→ **TO DO**:
Where a picture appears, omit it; repeat everything else in the records exactly.

→ **LISTED ENTRIES**:
::::

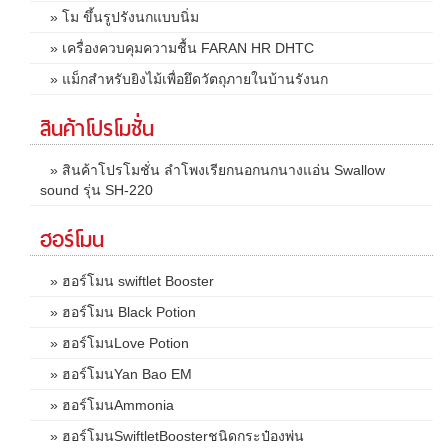
» โม ขึ้นรูปรังนกแบบนิ่ม
» เครื่องควบคุมความชื้น FARAN HR DHTC
» แม็กสำหรับยิงไม้เพื่อยึดวัตถุภายในบ้านรังนก
สินค้าโปรโมชั่น
» สินค้าโปรโมชั่น ลำโพงเรียกนอกนกนางแอ่น Swallow
sound รุ่น SH-220
ฮอร์โมน
» ฮอร์โมน swiftlet Booster
» ฮอร์โมน Black Potion
» ฮอร์โมนLove Potion
» ฮอร์โมนYan Bao EM
» ฮอร์โมนAmmonia
» ฮอร์โมนSwiftletBoosterชนิดกระป๋องพ่น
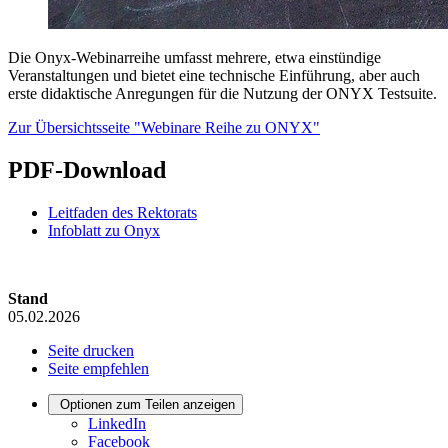
Die Onyx-Webinarreihe umfasst mehrere, etwa einstündige
Veranstaltungen und bietet eine technische Einführung, aber auch
erste didaktische Anregungen für die Nutzung der ONYX Testsuite.
Zur Übersichtsseite "Webinare Reihe zu ONYX"
PDF-Download
Leitfaden des Rektorats
Infoblatt zu Onyx
Stand
05.02.2026
Seite drucken
Seite empfehlen
Optionen zum Teilen anzeigen
LinkedIn
Facebook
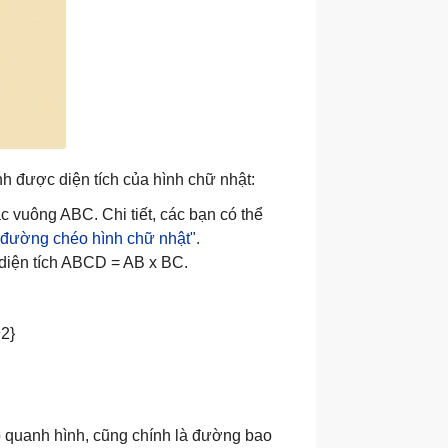
nh được diện tích của hình chữ nhật:
c vuông ABC. Chi tiết, các bạn có thể
 đường chéo hình chữ nhật".
diện tích ABCD = AB x BC.
 quanh hình, cũng chính là đường bao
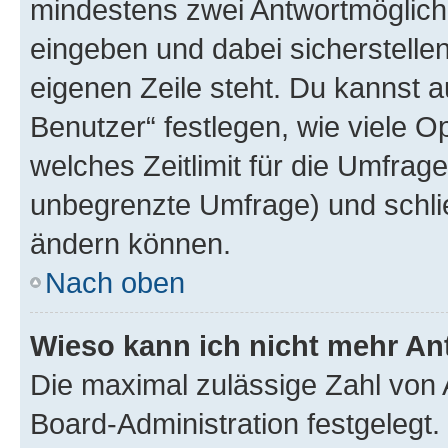
mindestens zwei Antwortmöglichk
eingeben und dabei sicherstellen
eigenen Zeile steht. Du kannst 
Benutzer“ festlegen, wie viele 
welches Zeitlimit für die Umfrage 
unbegrenzte Umfrage) und schlie
ändern können.
Nach oben
Wieso kann ich nicht mehr An
Die maximal zulässige Zahl von 
Board-Administration festgelegt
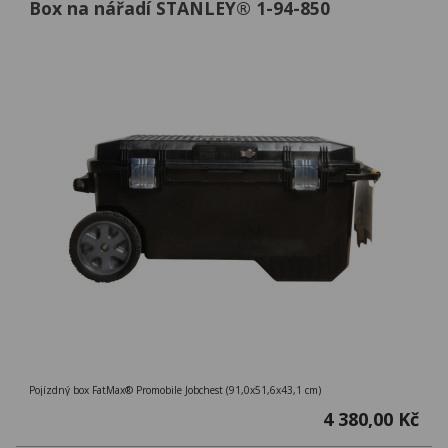
Box na nářadí STANLEY® 1-94-850
Pojízdný box FatMax® Promobile Jobchest (91,0x51,6x43,1 cm)
4 380,00 Kč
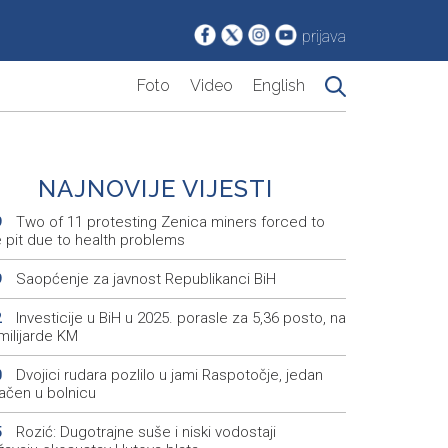
prijava
Foto
Video
English
NAJNOVIJE VIJESTI
Two of 11 protesting Zenica miners forced to
9
e pit due to health problems
Saopćenje za javnost Republikanci BiH
9
Investicije u BiH u 2025. porasle za 5,36 posto, na
2
milijarde KM
Dvojici rudara pozlilo u jami Raspotočje, jedan
0
ačen u bolnicu
Rozić: Dugotrajne suše i niski vodostaji
5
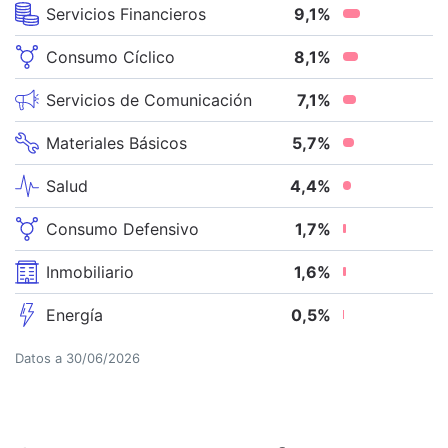
Servicios Financieros
9,1
%
Consumo Cíclico
8,1
%
Servicios de Comunicación
7,1
%
Materiales Básicos
5,7
%
Salud
4,4
%
Consumo Defensivo
1,7
%
Inmobiliario
1,6
%
Energía
0,5
%
Datos a
30/06/2026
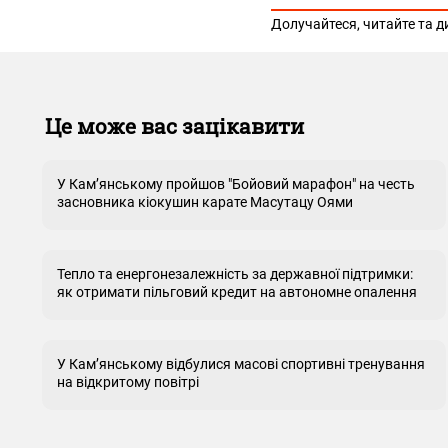
Долучайтеся, читайте та д
Це може вас зацікавити
У Кам’янському пройшов "Бойовий марафон" на честь
засновника кіокушин карате Масутацу Оями
Тепло та енергонезалежність за державної підтримки:
як отримати пільговий кредит на автономне опалення
У Кам’янському відбулися масові спортивні тренування
на відкритому повітрі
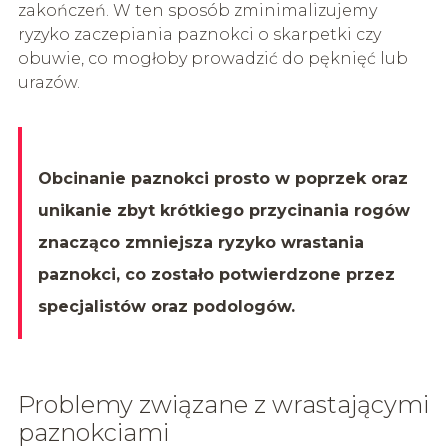
zakończeń. W ten sposób zminimalizujemy
ryzyko zaczepiania paznokci o skarpetki czy
obuwie, co mogłoby prowadzić do pęknięć lub
urazów.
Obcinanie paznokci prosto w poprzek oraz
unikanie zbyt krótkiego przycinania rogów
znacząco zmniejsza ryzyko wrastania
paznokci, co zostało potwierdzone przez
specjalistów oraz podologów.
Problemy związane z wrastającymi
paznokciami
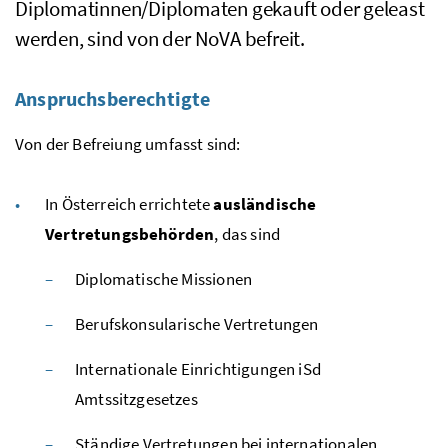
Diplomatinnen/Diplomaten gekauft oder geleast
werden, sind von der
NoVA
befreit.
Anspruchsberechtigte
Von der Befreiung umfasst sind:
In Österreich errichtete
ausländische
Vertretungsbehörden
, das sind
Diplomatische Missionen
Berufskonsularische Vertretungen
Internationale Einrichtigungen
iSd
Amtssitzgesetzes
Ständige Vertretungen bei internationalen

::::

→ **ANSWER SECTION**:
» โม ขึ้นรูปรังนกแบบนิ่ม
» เครื่องควบคุมความชื้น FARAN HR DHTC
» แม็กสำหรับยิงไม้เพื่อยึดวัตถุภายในบ้านรังนก
สินค้าโปรโมชั่น
» สินค้าโปรโมชั่น ลำโพงเรียกนอกนกนางแอ่น Swallow
sound รุ่น SH-220
ฮอร์โมน
» ฮอร์โมน swiftlet Booster
» ฮอร์โมน Black Potion
» ฮอร์โมนLove Potion
» ฮอร์โมนYan Bao EM
» ฮอร์โมนAmmonia
» ฮอร์โมนSwiftletBoosterชนิดกระป๋องพ่น
Die Onyx-Webinarreihe umfasst mehrere, etwa einstündige
Veranstaltungen und bietet eine technische Einführung, aber auch
erste didaktische Anregungen für die Nutzung der ONYX Testsuite.
Zur Übersichtsseite "Webinare Reihe zu ONYX"
PDF-Download
Leitfaden des Rektorats
Infoblatt zu Onyx
Stand
05.02.2026
Seite drucken
Seite empfehlen
Optionen zum Teilen anzeigen
LinkedIn
Facebook
nh được diện tích của hình chữ nhật:
c vuông ABC. Chi tiết, các bạn có thể
 đường chéo hình chữ nhật".
diện tích ABCD = AB x BC.
 quanh hình, cũng chính là đường bao
mindestens zwei Antwortmöglichk
eingeben und dabei sicherstellen
eigenen Zeile steht. Du kannst 
Benutzer“ festlegen, wie viele 
welches Zeitlimit für die Umfrage 
unbegrenzte Umfrage) und schlie
ändern können.
Nach oben
Wieso kann ich nicht mehr An
Die maximal zulässige Zahl von 
Board-Administration festgelegt
Box na nářadí STANLEY® 1-94-850
Pojízdný box FatMax® Promobile Jobchest (91,0x51,6x43,1 cm)
4 380,00 Kč
prijava
Foto
Video
English
NAJNOVIJE VIJESTI
Two of 11 protesting Zenica miners forced to
9
e pit due to health problems
Saopćenje za javnost Republikanci BiH
9
Investicije u BiH u 2025. porasle za 5,36 posto, na
2
milijarde KM
Dvojici rudara pozlilo u jami Raspotočje, jedan
0
ačen u bolnicu
Rozić: Dugotrajne suše i niski vodostaji
5
Servicios Financieros
9,1
%
Consumo Cíclico
8,1
%
Servicios de Comunicación
7,1
%
Materiales Básicos
5,7
%
Salud
4,4
%
Consumo Defensivo
1,7
%
Inmobiliario
1,6
%
Energía
0,5
%
Datos a
30/06/2026
Долучайтеся, читайте та д
Це може вас зацікавити
У Кам’янському пройшов "Бойовий марафон" на честь
засновника кіокушин карате Масутацу Оями
Тепло та енергонезалежність за державної підтримки:
як отримати пільговий кредит на автономне опалення
У Кам’янському відбулися масові спортивні тренування
на відкритому повітрі
zakończeń. W ten sposób zminimalizujemy
ryzyko zaczepiania paznokci o skarpetki czy
obuwie, co mogłoby prowadzić do pęknięć lub
urazów.
Obcinanie paznokci prosto w poprzek oraz
unikanie zbyt krótkiego przycinania rogów
znacząco zmniejsza ryzyko wrastania
paznokci, co zostało potwierdzone przez
specjalistów oraz podologów.
Problemy związane z wrastającymi
paznokciami
Diplomatinnen/Diplomaten gekauft oder geleast
werden, sind von der
NoVA
befreit.
Anspruchsberechtigte
Von der Befreiung umfasst sind:
In Österreich errichtete
ausländische
Vertretungsbehörden
, das sind
Diplomatische Missionen
Berufskonsularische Vertretungen
Internationale Einrichtigungen
iSd
Amtssitzgesetzes
Ständige Vertretungen bei internationalen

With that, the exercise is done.